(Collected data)
"""

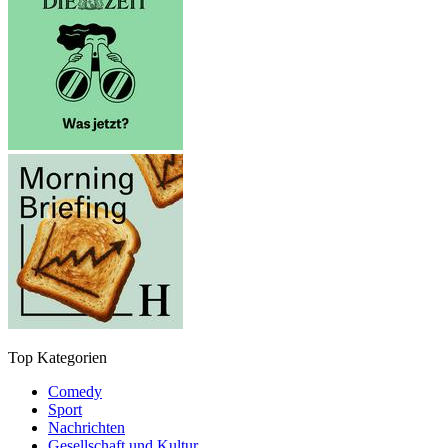
Top Kategorien
Comedy
Sport
Nachrichten
Gesellschaft und Kultur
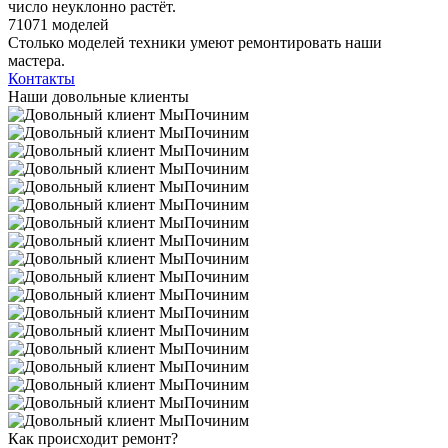
число неуклонно растёт.
71071 моделей
Столько моделей техники умеют ремонтировать наши
мастера.
Контакты
Наши довольные клиенты
Как происходит ремонт?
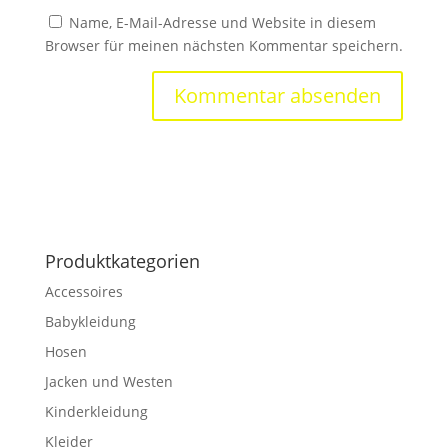
Name, E-Mail-Adresse und Website in diesem
Browser für meinen nächsten Kommentar speichern.
Produktkategorien
Accessoires
Babykleidung
Hosen
Jacken und Westen
Kinderkleidung
Kleider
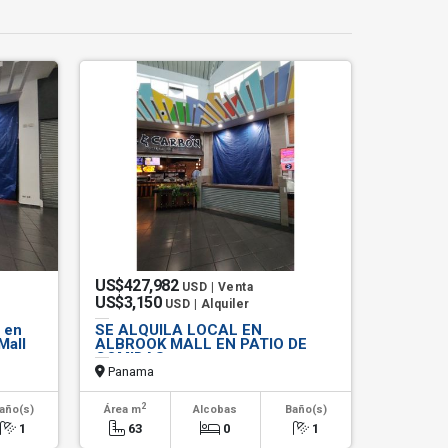
US$427,982
USD | Venta
US$3,150
USD | Alquiler
 en
SE ALQUILA LOCAL EN
Mall
ALBROOK MALL EN PATIO DE
COMIDAS
Panama
2
año(s)
Área m
Alcobas
Baño(s)
1
63
0
1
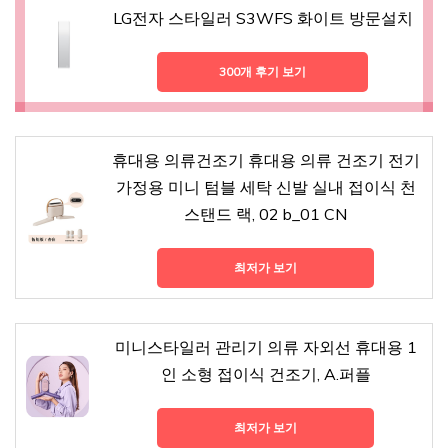
LG전자 스타일러 S3WFS 화이트 방문설치
300개 후기 보기
휴대용 의류건조기 휴대용 의류 건조기 전기
가정용 미니 텀블 세탁 신발 실내 접이식 천
스탠드 랙, 02 b_01 CN
최저가 보기
미니스타일러 관리기 의류 자외선 휴대용 1
인 소형 접이식 건조기, A.퍼플
최저가 보기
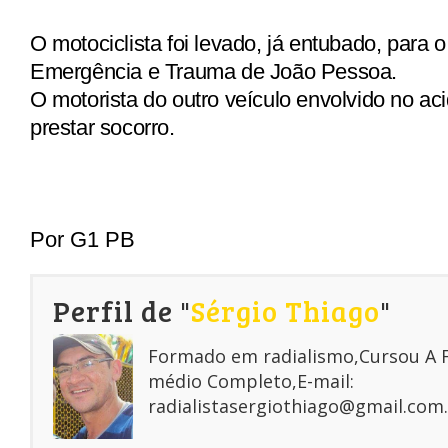
O motociclista foi levado, já entubado, para o
Emergência e Trauma de João Pessoa.
O motorista do outro veículo envolvido no ac
prestar socorro.
Por G1 PB
Perfil de "
Sérgio Thiago
"
Formado em radialismo,Cursou A
médio Completo,E-mail:
radialistasergiothiago@gmail.com.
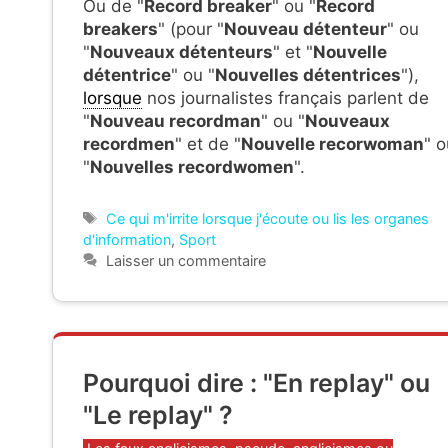
Ou de "
Record breaker
" ou "
Record
breakers
" (pour "
Nouveau détenteur
" ou
"
Nouveaux détenteurs
" et "
Nouvelle
détentrice
" ou "
Nouvelles détentrices
"),
lorsque
nos journalistes français parlent de
"
Nouveau recordman
" ou "
Nouveaux
recordmen
" et de "
Nouvelle recorwoman
" o
"
Nouvelles recordwomen
".
Étiquettes
Ce qui m'irrite lorsque j'écoute ou lis les organes
d'information
,
Sport
Laisser un commentaire
Pourquoi dire : "En replay" ou
"Le replay" ?
Catégories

"""

Filter the data above down to lines with the word "replay", and copy them.

Response area ->
Pourquoi dire : "En replay" ou
"Le replay" ?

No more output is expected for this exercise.